Texting while driving is an epidemic in this country. Everybody knows it, yet millions of people continue to do this deadly act every time they get behind the wheel of a vehicle. If the fear of causing a wreck doesn’t stop people from texting while driving, what will? Perhaps having their driving privileges revoked just might be the ticket.
New York, like 40 other states, bans texting while driving. The state also gives police officers the authority to issue penalties to violators. If a motorist gets caught talking or texting on his or her cellphone enough times it could result in loss of driving privileges after receiving up to 11 points in an 18-month period.

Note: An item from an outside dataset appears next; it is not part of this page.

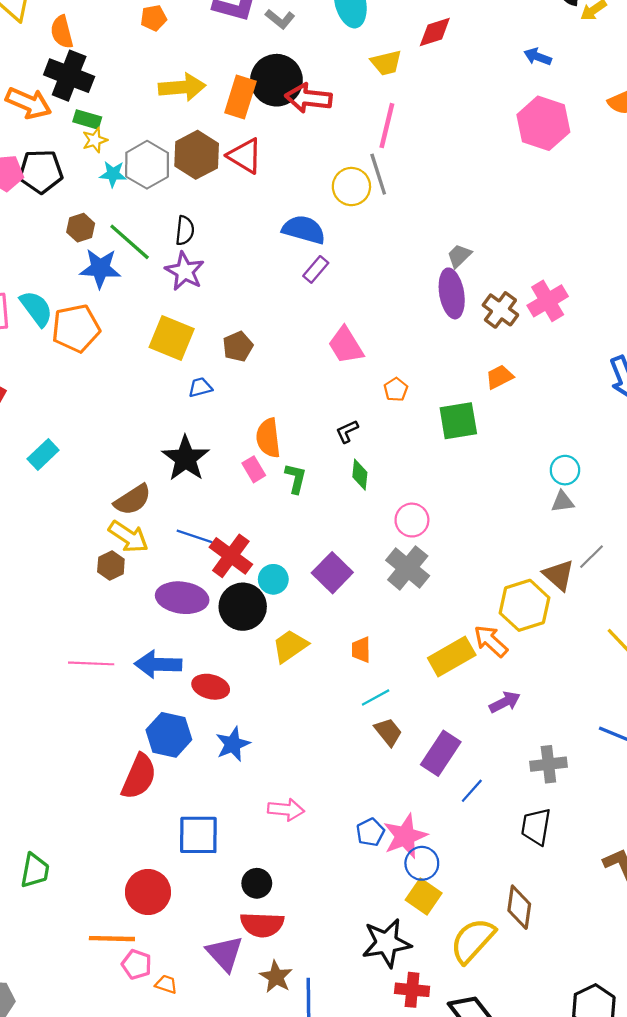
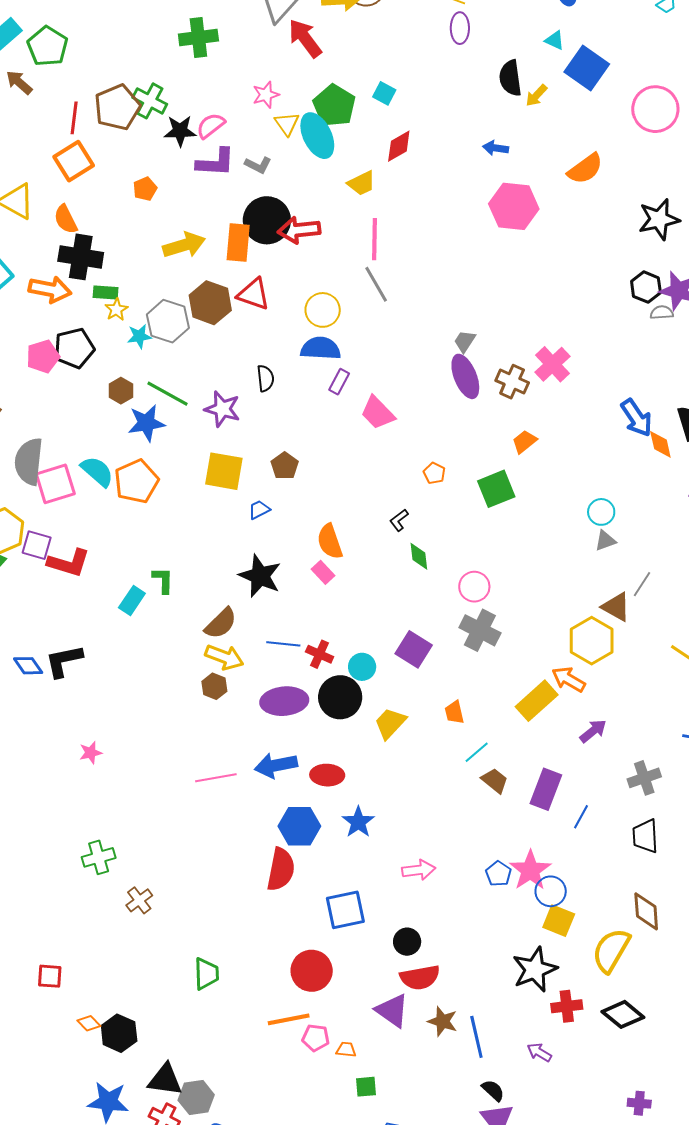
yellow circle: (351, 187) -> (323, 310), moved
black semicircle: (185, 231) -> (265, 378), moved
pink trapezoid: (346, 345) -> (378, 413), moved
green L-shape: (296, 478) -> (163, 580), moved
red cross: (231, 556) -> (320, 654), size x0.7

Police officers have had this authority for quite some time, but until now it hasn’t stopped most motorists from doing it.
But the interesting news coming out of New York recently is that Governor Andrew Cuomo stressed that one in five accidents in the state stems from distracted driving. As a result Cuomo has been getting serious about distracted driving and has increased the penalties under the DMV’s point system already in place. Violators will face a fine of up to as much as $150 for a first offense and five points on their license for each violation. This is an increase from the existing three point penalty system.
I say it’s about time. New York might now rank as one of the toughest in the nation and I believe other states need to follow suit and issue harsher punishments for distracted driving before more lives are lost. Currently, New York is one of at least 11 states that allows for harsher penalties to motorists who are caught either texting or talking on a handheld cellphone while driving (D.C., Puerto Rico, Guam, and the U.S. Virgin Islands do as well).
If you ask me, this might be the wake-up call driver’s need across the nation. The fear of losing one’s license because police officers can begin issuing tickets every time they see someone texting while driving just might give people pause. Drivers need to focus on the task at hand, which is keeping their eyes on the road and hands on the wheel.
Currently federal estimates say distraction contributes to 16% of all fatal crashes, causing as many as 5,000 deaths every year. Despite these harsh realities motorists still can’t help, but text and talk on the handheld cellphones. It will also be interesting to see how the insurance companies get involved.
Ironically, the point system has been in place since 2010, but it was only until June that the state upped the ante on drivers. Anyone with a probationary or junior license who is caught texting and driving would have their license suspended for 60 days. After that, a second offense could mean the driver loses his or her license for six months.
It will be interesting to see just how many tickets police issue now and how many drivers stop talking and texting while driving if they think they just might lose their license.